Brown Loaf


I’m sure that you have all been informed by now that I love baking. If you need confirmation of this statement, please visit any one of my previous posts. There is absolutely no shortage of baking-related posts. 🙂

Oh, on another note, I can only apologise for my lack of published work over the past few weeks. My reason, you might ask? It’s a legitimate one, I swear! In celebration of my 21st birthday, I visited my sister Alex, who lives in Toronto. We also ventured on a road trip to New York. It’s an amazing place. As is Toronto. If I begin talking about them now then I’ll never stop. So I’ll keep it short and sweet. Less talk, more bread.

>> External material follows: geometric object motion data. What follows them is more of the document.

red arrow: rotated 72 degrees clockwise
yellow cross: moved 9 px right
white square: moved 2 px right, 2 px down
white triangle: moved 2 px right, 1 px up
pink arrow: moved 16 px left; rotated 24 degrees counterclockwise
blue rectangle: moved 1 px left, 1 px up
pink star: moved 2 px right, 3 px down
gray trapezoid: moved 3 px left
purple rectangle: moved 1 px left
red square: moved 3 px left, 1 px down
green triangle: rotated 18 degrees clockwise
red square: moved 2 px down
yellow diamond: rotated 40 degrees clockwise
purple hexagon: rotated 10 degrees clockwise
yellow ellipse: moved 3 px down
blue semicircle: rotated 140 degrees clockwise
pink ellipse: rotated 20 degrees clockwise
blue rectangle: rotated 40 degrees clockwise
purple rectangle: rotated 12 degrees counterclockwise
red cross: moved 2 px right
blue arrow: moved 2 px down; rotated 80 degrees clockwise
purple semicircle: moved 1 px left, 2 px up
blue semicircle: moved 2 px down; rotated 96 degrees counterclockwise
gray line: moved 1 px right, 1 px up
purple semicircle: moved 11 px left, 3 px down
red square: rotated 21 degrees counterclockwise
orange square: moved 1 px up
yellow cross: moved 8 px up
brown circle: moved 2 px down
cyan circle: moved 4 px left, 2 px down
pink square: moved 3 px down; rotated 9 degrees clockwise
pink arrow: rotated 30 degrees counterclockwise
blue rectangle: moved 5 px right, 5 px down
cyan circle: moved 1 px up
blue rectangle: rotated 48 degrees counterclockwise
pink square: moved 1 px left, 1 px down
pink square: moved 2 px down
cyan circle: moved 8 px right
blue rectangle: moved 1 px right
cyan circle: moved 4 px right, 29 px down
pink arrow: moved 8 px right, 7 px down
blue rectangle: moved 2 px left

My plan is to become a baker. To become a successful baker, I need to know everything that there is to know about baking. I need to know every method used in the production of different types of baked goods.

I felt inexperienced in the making of bread, so before I took my holiday, I decided to hone my bread making skills. Fortunately for me, it turned out that there is nothing more satisfying than a soft, light, crusty loaf emerging from the oven, that has been made lovingly with my own hands.

I won’t lie to you. Baking bread takes a slight bit of time and effort, but if you have both to spare and you add some love, you will not be disappointed with the result.

Get kneading and get satisfied. 🙂


  • 400g brown flour
  • 100g strong white bread flour
  • 7g sachet fast action dried yeast
  • 1 1/2 tsp salt
  • 1 tbsp soft butter


Mix the flours, yeast and salt in a large mixing bowl. Add the butter, rubbing it into the mixture. Make a well in the centre of the flour and pour in 300ml luke-warm water. Mix with a round-bladed knife until the mixture comes together. Gather into a ball with your hands.

Put the dough on a lightly floured work surface and knead for 8-10 minutes, until the dough has a smooth and elastic feel. Shape the dough into a ball, place on a lightly floured work surface and cover with a large glass bowl. Leave for approximately 1 hour or until the dough has doubled in size.

Knock back the dough by kneading 3-4 times. Don’t handle the dough too much or it will lose its lightness. Shape the dough into a ball. Cover with the glass bowl and leave for 15 minutes.

Grease a loaf tin, lining the base with baking paper. Using your knuckles, flatten the dough into a rectangle about 25cm x 19cm. Fold both shorter ends into the centre like an envelope, make a 1/4 turn, flatten again into a rectangle and roll up very tightly, starting from one of the short ends. Place in the tin with the join underneath. Cover with a clean tea towel. Leave for 40-45 minutes or until the dough has risen about 5cm above the top of the tin.


Put a roasting tin in the bottom of the oven 20 minutes before the dough is ready to bake and heat the oven to 230C/210C fan/gas 8. Put the risen bread in the oven, carefully pouring 250ml cold water into the roasting tin, which will hiss and create a burst of steam to give you a crisp crust. Lower the heat to 220C/200C Fan/gas 7. Bake for approximately 30 minutes or until golden.Leave in the tin for 2-3 minutes, then remove and cool on a wire rack. If you tap the base of the baked loaf it should be firm and sound hollow.